Oyunun öyküsü de hayli ortalama ve diyaloglarda komik olsun diye konulmuş lakin komik olmayan tonlarca cinsel espri var. Bir mühletten sonra nitekim çok bayıyor. Yani neden bir fabrikanın her tarafında penis grafitisi olsun, neden herkes bel altı konuşsun, neden her kısımda duvarlarda cinsel çağrışım yapacak motifler kullanılsın. Bu bir Larry oyunu olsa anlarım lakin bağlamla son derece alakasız. Hele bir de şu var, oyunda bizi konuşmalarıyla yönlendiren bir yancımız var. İsmi Regina. Vajina demek yerine Regina demişler lakin bu yapay zeka kesimi Cherry’nin tam da kasıklarına yerleştirilmiş, konuştukça oradan ışıklar çıkıyor falan. Komik olması mı gerekiyordu, bilemedim ki. Hele oyunun bir de yarım yamalak sonlanması var ki… Bir sonraki oyuna yol yapıyorlar diyeceğim lakin öyküyü daha yeterli toplamalarını beklerdim.

Bu kadar atıp tuttum ancak ben oyunu yeniden de bitirdim.

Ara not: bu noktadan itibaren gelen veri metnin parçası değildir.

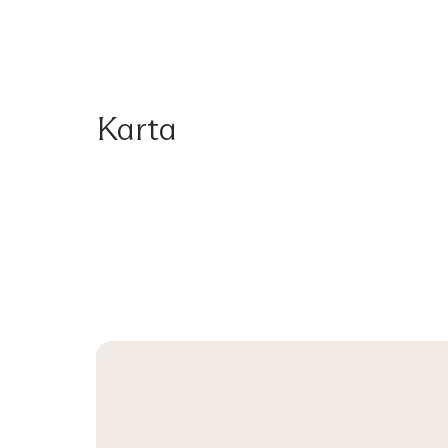
Karta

Hem de varsayım edebileceğiniz üzere %100’leyerek. Zira bir metroidvaniayı oynamak bunu gerektirir. 25 saat sürmüş oyunum, bunun yarısını oyunu pek de sevmediğimi düşünerek, dikenlere dokunup öldükçe ‘kendime neden bunu yapıyorum’ diye kızarak geçirdim. Fakat şu da var, saydığım eksilerden kimileri bir yamayla rahatça önüne geçilebilecek şeyler. Bilhassa de remap kusurunun kısa mühlet içinde çözülmesini bekliyorum, “one-shot” tuzaklara da bir ayar çekme ihtimalleri de var. Yalnızca bu ikisi bile oyunun kalitesini bir epey artırır. O yüzden puan manasında çok da acımasız davranmayacağım.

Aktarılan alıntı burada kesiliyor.